[f. L. fascināt- ppl. stem of fascināre to enchant, f. fascinum spell, witchcraft. Cf. F. fasciner.]
† 1. trans. To affect by witchcraft or magic; to bewitch, enchant lay under a spell. Obs.
1598. B. Jonson, Ev. Man in Hum., IV. ix. I was fascinated, by Jupiter: fascinated: but I will be unwitchd, and revengd, by law.
162151. Burton, Anat. Met., I. ii. III. ii. 96. Why do witches and old women, fascinate and bewitch children?
1657. Tomlinson, Renous Disp., 108. Perfumers, Chamberers, and such as would take away wrinkles from old women with painting, and promise to fascinate and cure stinking breaths, make several Powders of suaveolent Spices.
2. † a. To cast a spell over (a person, animal, etc.) by a look; said esp. of serpents. b. In later use disconnected from the notion of witchcraft: To deprive of the power of escape or resistance, as serpents are said to do through the terror produced by their look or merely by their perceived presence.
1641. J. Jackson, True Evang. T., I. 17. Man is a Cockatrice, a Serpent, a Basilisk, biting the heele, and stinging the face, and fascinating with an envious eye the prosperity of his neighbour.

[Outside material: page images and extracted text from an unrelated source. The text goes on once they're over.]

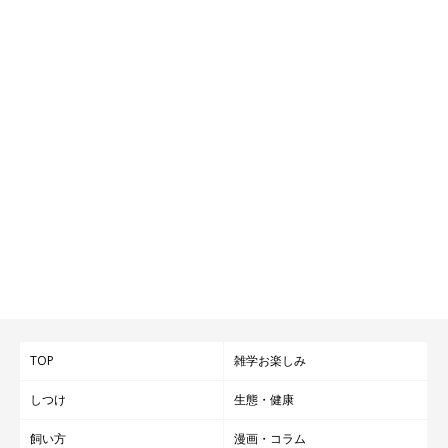
TOP
雑学お楽しみ
しつけ
生態・健康
飼い方
漫画・コラム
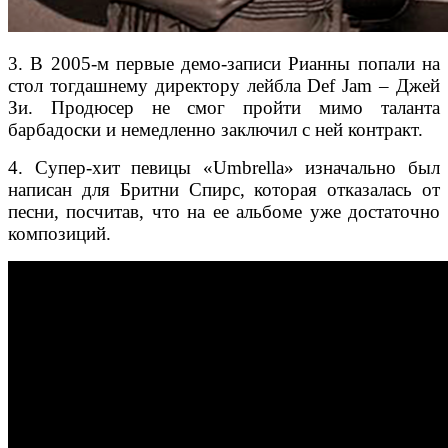
3. В 2005-м первые демо-записи Рианны попали на
стол тогдашнему директору лейбла Def Jam – Джей
Зи. Продюсер не смог пройти мимо таланта
барбадоски и немедленно заключил с ней контракт.
4. Супер-хит певицы «Umbrella» изначально был
написан для Бритни Спирс, которая отказалась от
песни, посчитав, что на ее альбоме уже достаточно
композиций.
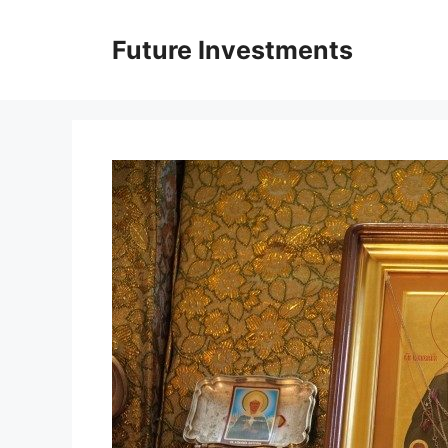
Перейти
до
Future Investments
вмісту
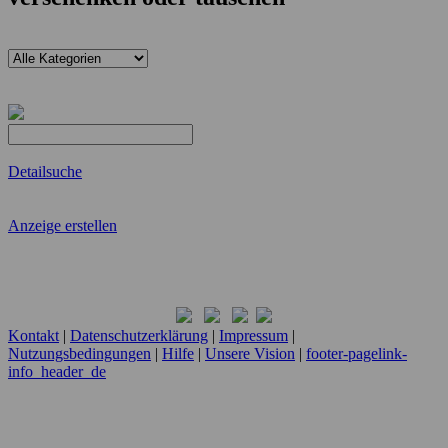
Detailsuche
Anzeige erstellen
Kontakt
|
Datenschutzerklärung
|
Impressum
|
Nutzungsbedingungen
|
Hilfe
|
Unsere Vision
|
footer-pagelink-
info_header_de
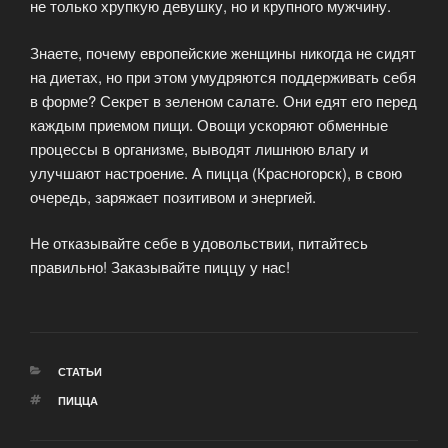
не только хрупкую девушку, но и крупного мужчину.
Знаете, почему европейские женщины никогда не сидят
на диетах, но при этом умудряются поддерживать себя
в форме? Секрет в зеленом салате. Они едят его перед
каждым приемом пищи. Овощи ускоряют обменные
процессы в организме, выводят лишнюю влагу и
улучшают настроение. А пицца (Красногорск), в свою
очередь, заряжает позитивом и энергией.
Не отказывайте себе в удовольствии, питайтесь
правильно! Заказывайте пиццу у нас!
РУБРИКИ
СТАТЬИ
МЕТКИ
ПИЦЦА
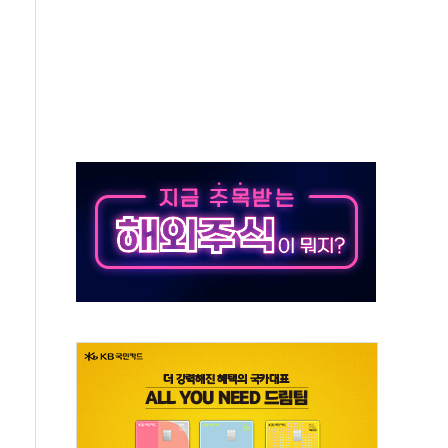
쇄 추돌…7세 남아 등 4명 부상
다"…LG유플러스, AI 홈네트워크 구현 첫발
영하 30도 극저온 난방기술 개발한다
총리비서실
 모집…지역 크리에이터 확대
 이상무"…김회천 사장, 원전 현장점검
독 강화' 2개 법 대표 발의
 페널티 만든 건 이 정권…신생아 특례 대출까지 줄여"
의에 "수용할 수 없다" 반박
 결혼까지 정쟁 소재 삼아…청년 삶 가로막는 걸림돌"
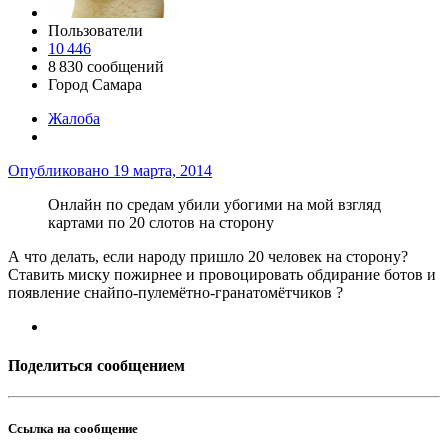
Пользователи
10 446
8 830 сообщений
Город
Самара
Жалоба
Опубликовано
19 марта, 2014
Онлайн по средам убили убогими на мой взгляд
картами по 20 слотов на сторону
А что делать, если народу пришло 20 человек на сторону?
Ставить миску пожирнее и провоцировать обдирание ботов и
появление снайпо-пулемётно-гранатомётчиков ?
Поделиться сообщением
Ссылка на сообщение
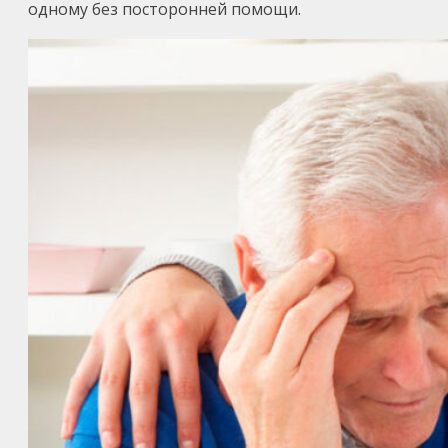
одному без посторонней помощи.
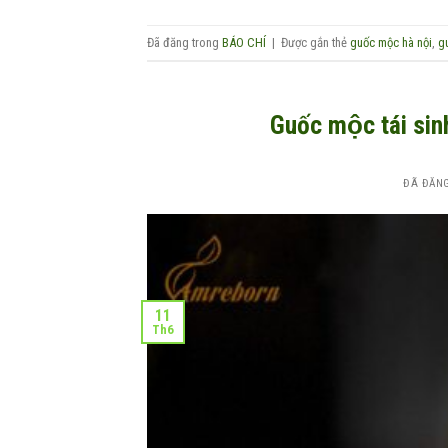
Đã đăng trong
BÁO CHÍ
|
Được gắn thẻ
guốc mộc hà nội
,
g
Guốc mộc tái sinh
ĐÃ ĐĂN
11
Th6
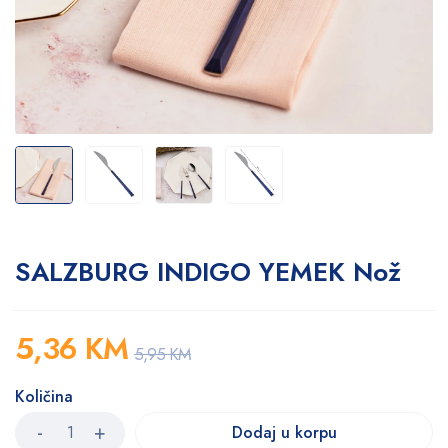
SALZBURG INDIGO YEMEK Nož
5,36
KM
5,95
KM
Količina
Dodaj u korpu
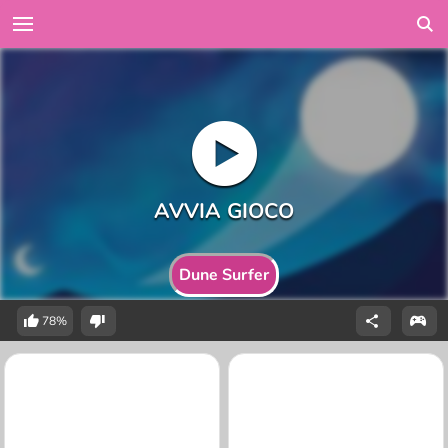
Dune Surfer
78%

1845. Todd & Bowman, Physiol. Anat., I. xii. 390. The serpent fascinates its prey, apparently by the power of his eyes.
1848. Macaulay, Hist. Eng., II. 582. James, while his fate was under discussion, remained at Whitehall, fascinated, as it seemed, by the greatness and nearness of the danger, and unequal to the exertion of either struggling or flying.

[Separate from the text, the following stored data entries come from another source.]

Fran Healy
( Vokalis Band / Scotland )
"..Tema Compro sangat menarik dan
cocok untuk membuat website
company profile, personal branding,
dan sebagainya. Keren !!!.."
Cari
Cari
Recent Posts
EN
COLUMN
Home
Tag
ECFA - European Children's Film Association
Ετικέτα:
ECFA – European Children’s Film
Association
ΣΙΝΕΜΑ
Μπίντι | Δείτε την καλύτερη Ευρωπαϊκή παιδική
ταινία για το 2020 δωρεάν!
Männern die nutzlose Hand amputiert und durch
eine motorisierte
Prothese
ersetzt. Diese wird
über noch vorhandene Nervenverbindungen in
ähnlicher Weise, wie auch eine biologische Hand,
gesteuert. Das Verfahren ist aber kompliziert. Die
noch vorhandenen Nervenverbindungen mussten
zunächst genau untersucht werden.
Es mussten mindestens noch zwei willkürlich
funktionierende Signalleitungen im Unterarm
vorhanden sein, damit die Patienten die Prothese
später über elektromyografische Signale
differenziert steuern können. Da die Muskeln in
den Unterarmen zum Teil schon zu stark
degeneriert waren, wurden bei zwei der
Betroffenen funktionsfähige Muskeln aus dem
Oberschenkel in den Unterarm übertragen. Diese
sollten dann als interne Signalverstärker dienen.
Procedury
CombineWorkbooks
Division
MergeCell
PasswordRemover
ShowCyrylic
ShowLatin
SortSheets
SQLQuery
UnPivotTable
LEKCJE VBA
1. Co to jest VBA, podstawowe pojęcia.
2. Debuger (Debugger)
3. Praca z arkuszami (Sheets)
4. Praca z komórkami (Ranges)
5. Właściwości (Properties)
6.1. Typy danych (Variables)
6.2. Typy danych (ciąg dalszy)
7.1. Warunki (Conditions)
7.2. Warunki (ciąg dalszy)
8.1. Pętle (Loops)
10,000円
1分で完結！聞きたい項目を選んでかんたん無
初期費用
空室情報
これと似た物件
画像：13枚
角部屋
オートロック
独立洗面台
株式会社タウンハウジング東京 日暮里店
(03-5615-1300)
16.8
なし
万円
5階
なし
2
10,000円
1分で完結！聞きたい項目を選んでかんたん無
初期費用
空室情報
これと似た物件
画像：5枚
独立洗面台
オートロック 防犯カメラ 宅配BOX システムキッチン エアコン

1857. H. Reed, Lect. Eng. Poets, II. xii. 124. The pet dove of the castlefascinated in the forest by a serpent, and fluttering and writhing in its toils.
3. fig. † a. To enslave (the faculties), the judgment of (a person) (obs.). b. To attract and retain the attention of (a person) by an irresistible influence. c. Now usually, To attract and hold spellbound by delightful qualities; to charm, enchant.
a. 1651. Reliq. Wotton, Disp. Buckhm. & Essex, 54. A certain innate wisdom and vertue with which he fascinated all the faculties of his incomparable master.
1789. Bentham, Princ. Legisl., xviii. § 44, note. Aristotle, fascinated by the prejudice of the times, divides mankind into freemen and slaves.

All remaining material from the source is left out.